Questo risultato, grazie al quale la casa dei diapason può cercare
ora di rilanciarsi come principale antagonista della Honda, dopo aver
riconfermato Carlos Checa per due anni, non ha però soddisfatto
Biaggi che, dopo aver lavorato duro e sviluppato non solo la YZR 500,
ma anche la nuova M1 non ha visto i suoi sforzi premiati con l'arrivo
di una moto veramente competitiva. Il risultato è stato un divorzio
- trapelato la settimana scorsa ma mai ufficializzato - che era però
nell'aria dal GP del Sachsenring.
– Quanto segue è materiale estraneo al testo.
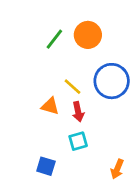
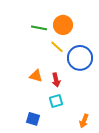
green line: (54, 39) -> (39, 28), turned 63
yellow line: (72, 87) -> (57, 47), moved

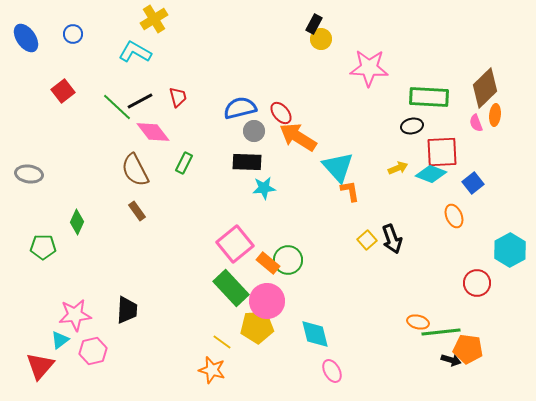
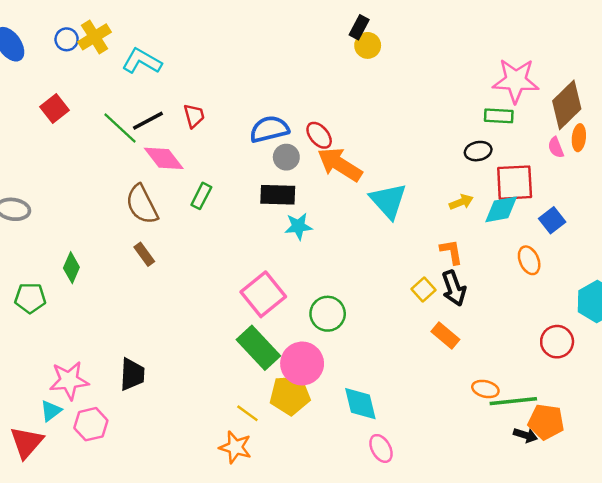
yellow cross: (154, 19) -> (94, 37), moved
pink star: (369, 68) -> (516, 81), moved
green rectangle: (429, 97) -> (499, 116), size x0.6
cyan diamond: (431, 174) -> (501, 209), turned -32
orange L-shape: (350, 191) -> (451, 252), moved
orange rectangle: (268, 263) -> (445, 336), moved

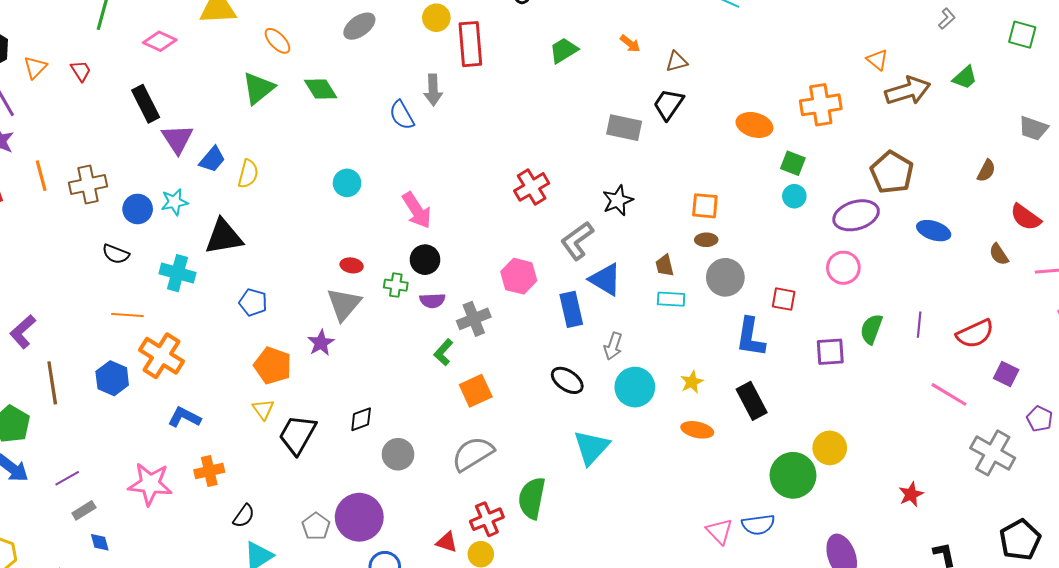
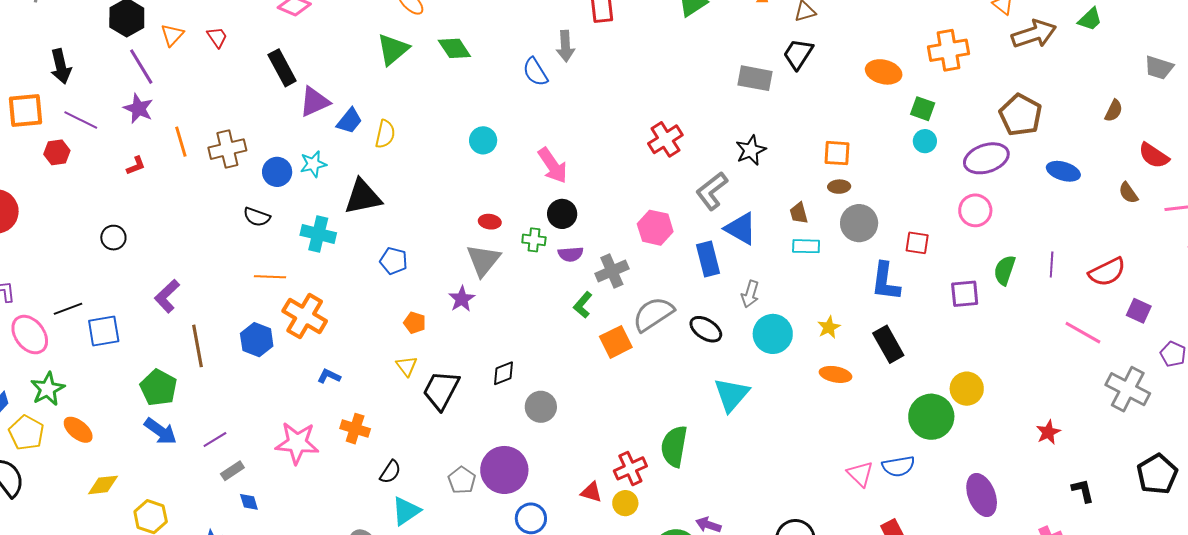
purple triangle: (177, 139) -> (314, 102), turned 40
orange pentagon: (273, 366) -> (415, 323), size x0.6
blue L-shape: (184, 417) -> (329, 376), size x0.7
gray semicircle: (473, 454) -> (653, 314), moved
orange cross: (209, 471) -> (355, 429), turned 32

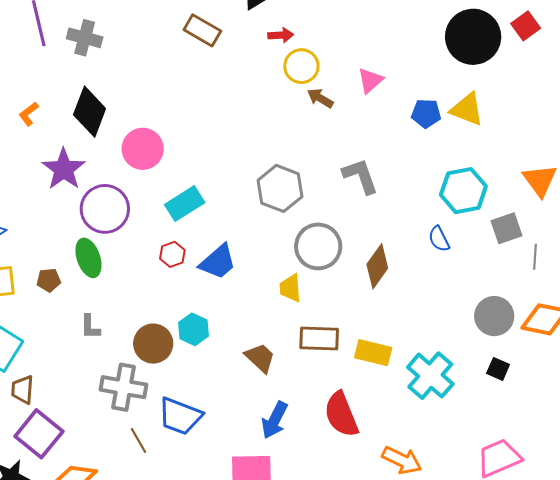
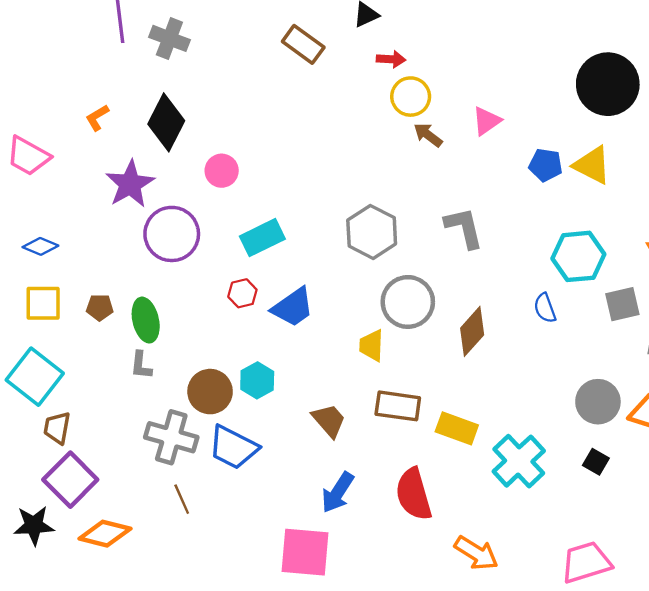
pink circle: (143, 149) -> (222, 171), size x0.7
green ellipse: (88, 258) -> (146, 320), moved
blue trapezoid: (180, 416) -> (233, 447), moved

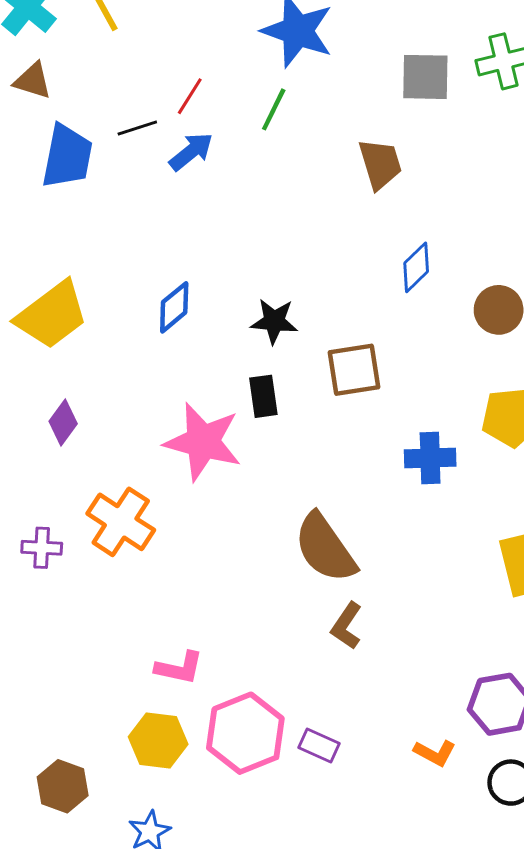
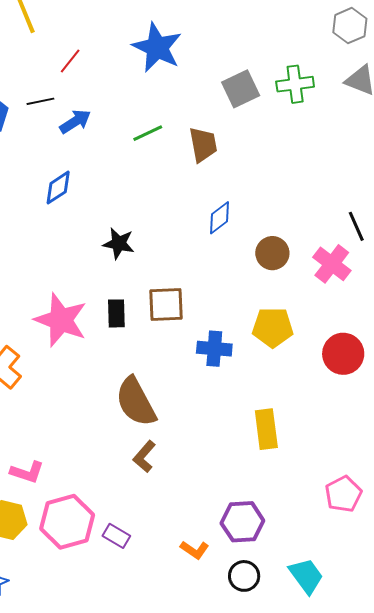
gray square: (425, 77) -> (241, 89), turned -33
red line: (190, 96) -> (70, 61), moved
green line: (274, 109) -> (148, 133), moved, turned 32
blue diamond: (174, 307) -> (58, 188), moved
brown square: (354, 370) -> (166, 305), moved
black rectangle: (263, 396) -> (116, 313), moved

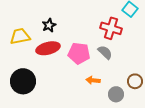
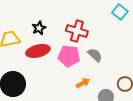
red cross: (111, 28) -> (77, 31), moved
orange arrow: (93, 80) -> (83, 83), turned 144

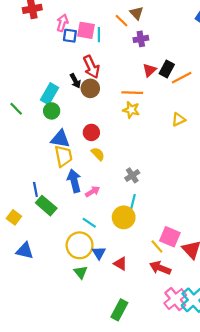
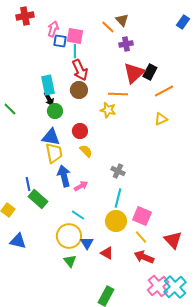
cyan line: (99, 35) -> (75, 51), moved
red triangle: (149, 70) -> (134, 73), size x1.6
orange line: (182, 78) -> (164, 91), moved
black arrow: (75, 81) -> (49, 99), moved
cyan rectangle: (49, 94) -> (48, 85), moved, turned -42
yellow star: (131, 110) -> (108, 110), moved
green circle: (52, 111) -> (55, 111), moved
gray cross: (132, 175) -> (118, 171), turned -32
yellow circle: (124, 217) -> (116, 221), moved
pink square: (170, 237) -> (142, 216), moved

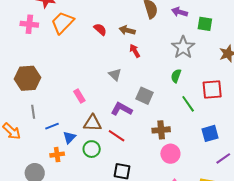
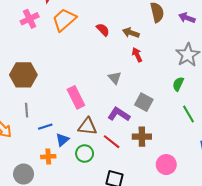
pink cross: (29, 24) -> (30, 19), turned -36
pink rectangle: (79, 96) -> (76, 97), size x1.5
brown cross: (161, 130) -> (142, 137), moved

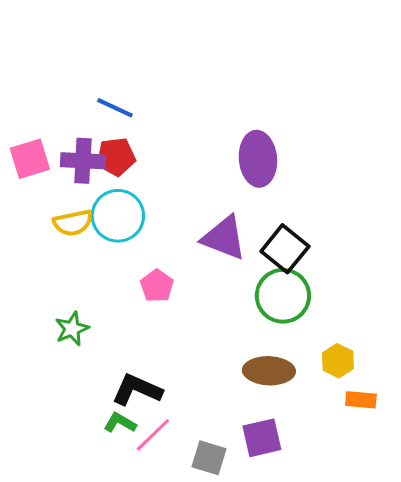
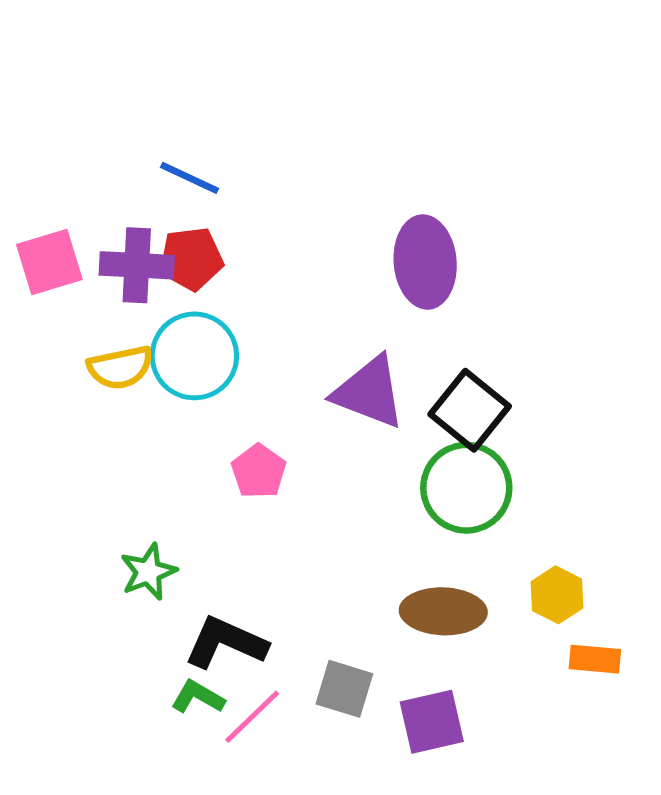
green star: (72, 329) -> (148, 572), moved
gray square: (209, 458) -> (344, 689), moved

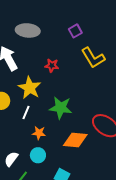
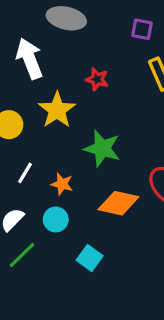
purple square: (75, 31) -> (142, 29), turned 32
white line: (26, 112) -> (25, 173), moved

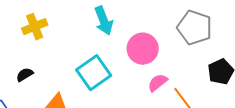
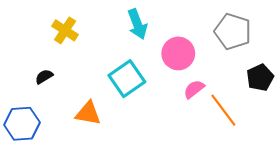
yellow cross: (35, 27) -> (65, 30), turned -35
black semicircle: (25, 75) -> (44, 77), moved

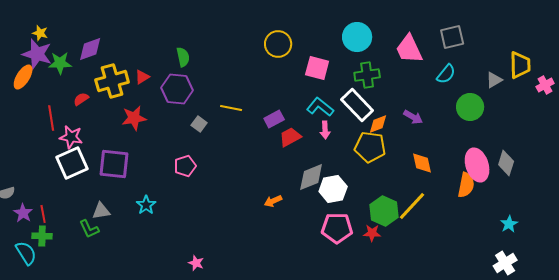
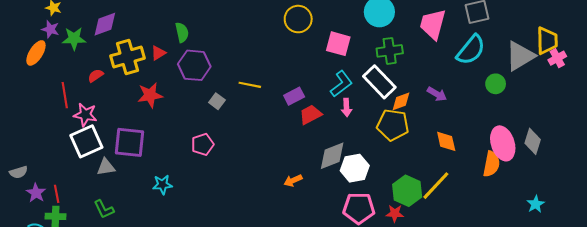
pink trapezoid: (409, 49) -> (433, 24), turned 40
purple star: (37, 54) -> (50, 29), size x0.6
green semicircle: (183, 57) -> (182, 32), moved
cyan semicircle: (446, 74) -> (471, 50), size x1.5
gray triangle: (494, 80) -> (520, 56), size x1.8
pink cross: (545, 85) -> (557, 58), moved
cyan L-shape: (320, 107) -> (341, 84), turned 104
green circle: (470, 107) -> (496, 84), size x0.7
cyan star: (146, 205) -> (162, 185), turned 30
gray triangle: (101, 211) -> (106, 167), moved

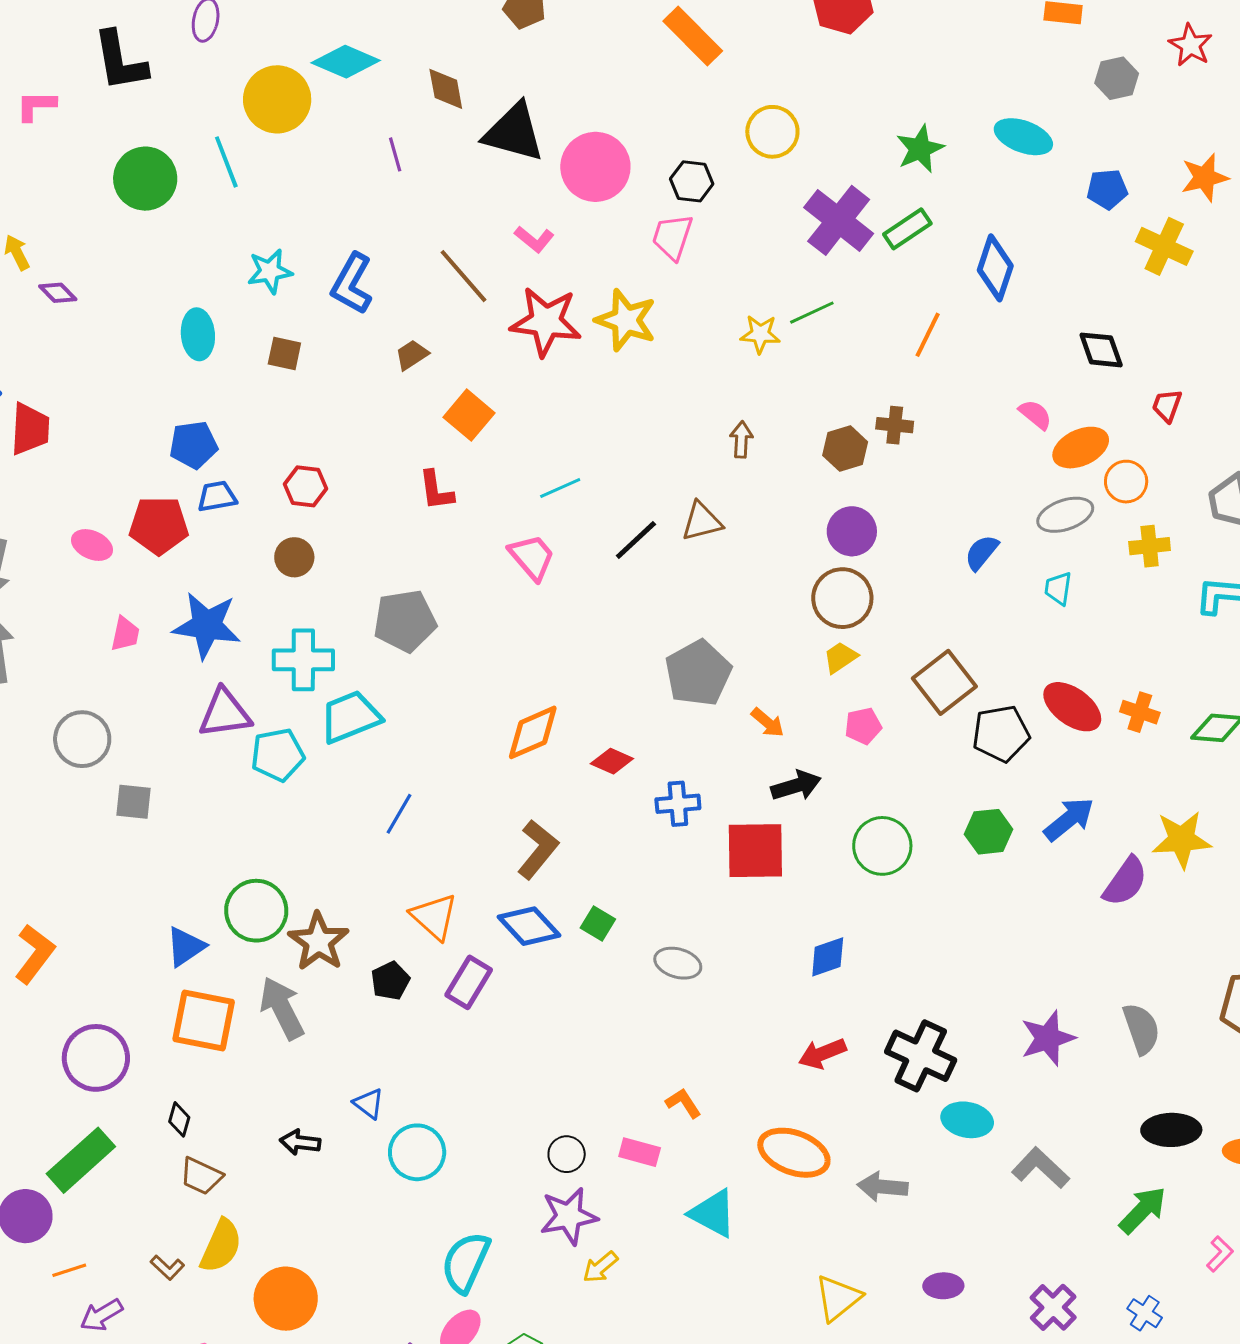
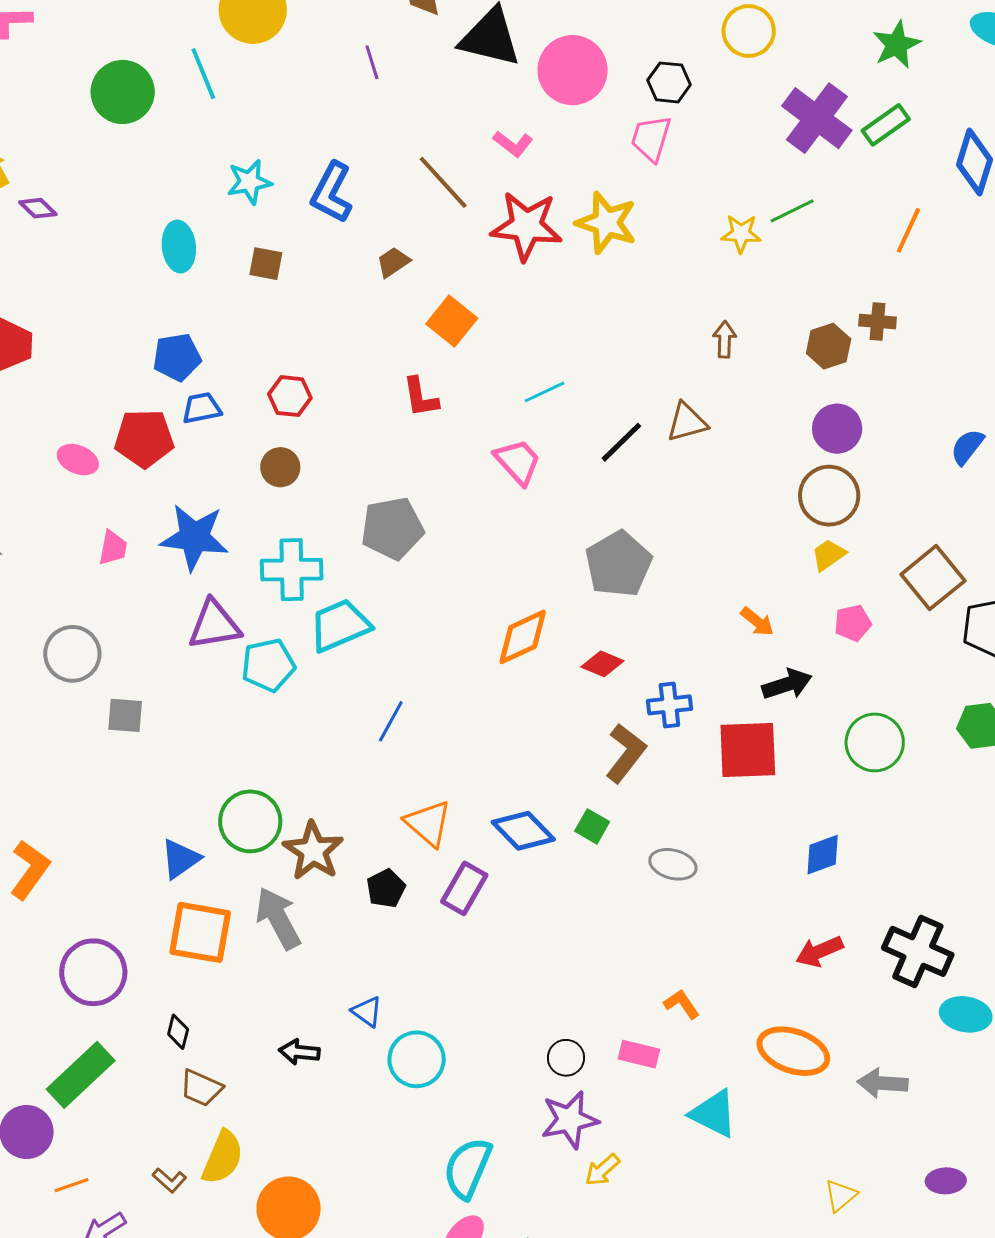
gray pentagon: (698, 673) -> (618, 564), moved
brown L-shape: (538, 849) -> (626, 753), moved
yellow triangle: (838, 1298) -> (841, 1195), size x0.7

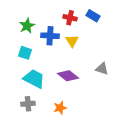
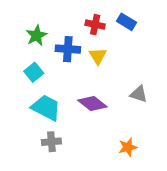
cyan square: (25, 53) -> (34, 72), turned 32
gray cross: (28, 104) -> (51, 142), moved
orange star: (60, 108) -> (128, 147), moved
Lì infatti la Yamaha aveva
fatto il primo passo presentando un contratto allo spagnolo, ma non
offrendo alcuna seria garanzia tecnica al Corsaro. Questi, infatti,
aveva chiesto un programma chiaro, delle certezze, in vista del 2003.
Stanco, probabilmente, dopo quattro anni di lotta, di dover sempre inseguire
lo strapotere Honda, divenuto quest'anno qualcosa di più: una
autentica dittatura grazie all'imbattibile Rc211V, la cinque cilindri
di Valentino Rossi.
Non è dato conoscere i punti esatti del disaccordo ma è
certo che la Yamaha, di recente abbandonata anche dalla Marlboro, ha
perso in un sol colpo il più munifico degli sponsor ed il migliore
dei piloti, risultati alla mano. Un fatto, incontrovertibile, che se
da un lato non parla a favore della gestione di uomini e mezzi operata
da Lin Jarvis e Davide Brivio, dall'altro è l'involontaria conferma
dei limiti organizzativi dell'attuale struttura.
Non si può, infatti, addebitare tutte le colpe dei fallimenti
della Yamaha negli ultimi anni, né ai tecnici né ai piloti.
E' stata invece la scarsa professionalità di chi ha gestito un
team multimiliardario ad affossare le ambizioni dei suoi uomini di punta.
E' un po' la conferma della favola dei talenti: qualsiasi tesoro, nelle
mani sbagliate, non produrrà alcun frutto.